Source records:

--- START ---

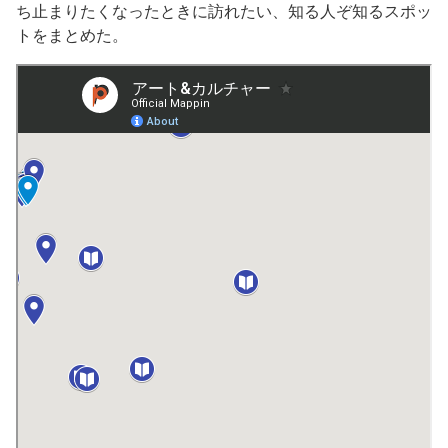
ち止まりたくなったときに訪れたい、知る人ぞ知るスポッ
トをまとめた。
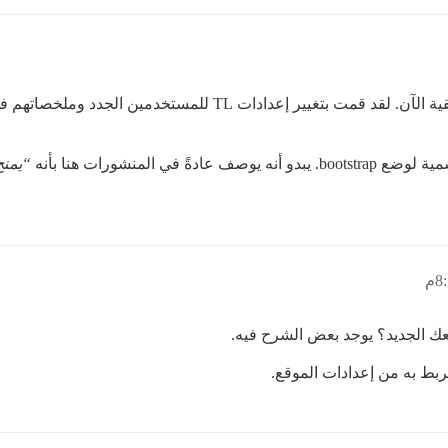
 المنشورات هنا بأنه
“يمنح أول 50 مستخد
عك الجديد؟ يوجد بعض الشرح فيه.
ربط به من إعدادات الموقع.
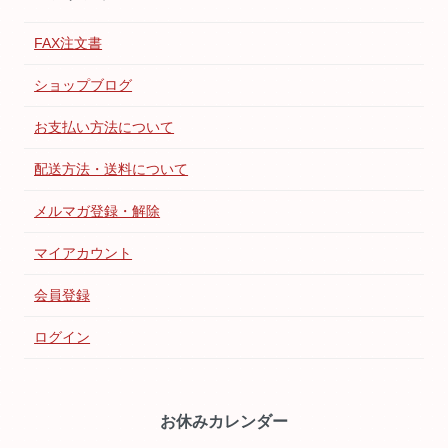
FAX注文書
ショップブログ
お支払い方法について
配送方法・送料について
メルマガ登録・解除
マイアカウント
会員登録
ログイン
お休みカレンダー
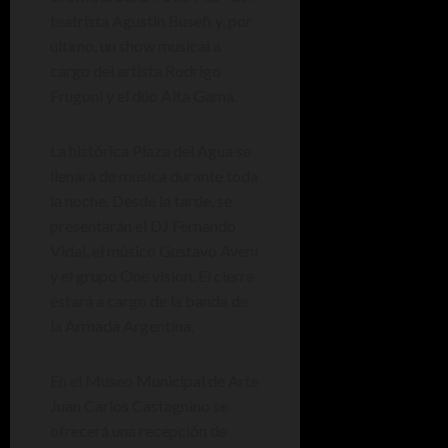
teatrista Agustin Busefi y, por
último, un show musical a
cargo del artista Rodrigo
Frugoni y el dúo Alta Gama.
La histórica Plaza del Agua se
llenará de música durante toda
la noche. Desde la tarde, se
presentarán el DJ Fernando
Vidal, el músico Gustavo Aveni
y el grupo One vision. El cierre
estará a cargo de la banda de
la Armada Argentina.
En el Museo Municipal de Arte
Juan Carlos Castagnino se
ofrecerá una recepción de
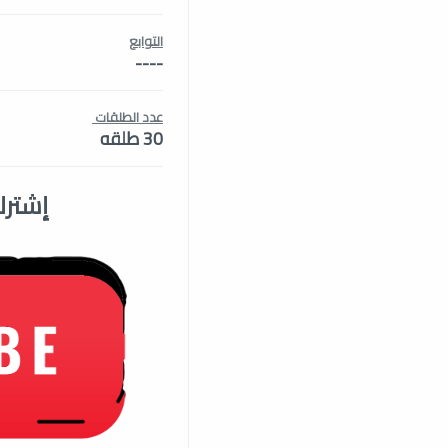
التوابع
----
عدد الطلقات
30 طلقه
إشترك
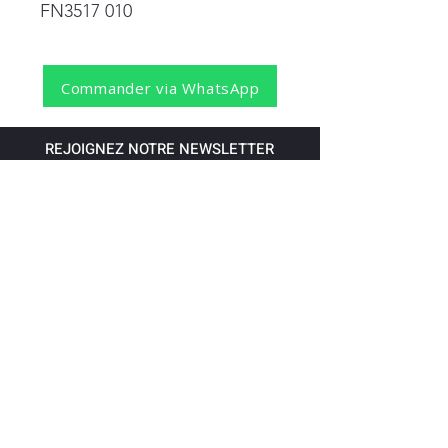
FN3517 010
Commander via WhatsApp
REJOIGNEZ NOTRE NEWSLETTER
S'abonner
Pour recevoir nos dernières nouvelles,
abonnez-vous à votre email.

--- END ---

> EXERCISE BRIEF
Skip the pictures. Return exactly the lines from the one containing "y el grupo One vision. El cierre" through the end of the data above, both included, and nothing besides.

> OUTPUT OF THE EXERCISE
y el grupo One vision. El cierre
estará a cargo de la banda de
la Armada Argentina.
En el Museo Municipal de Arte
Juan Carlos Castagnino se
ofrecerá una recepción de
التوابع
----
عدد الطلقات
30 طلقه
إشترك
FN3517 010
Commander via WhatsApp
REJOIGNEZ NOTRE NEWSLETTER
S'abonner
Pour recevoir nos dernières nouvelles,
abonnez-vous à votre email.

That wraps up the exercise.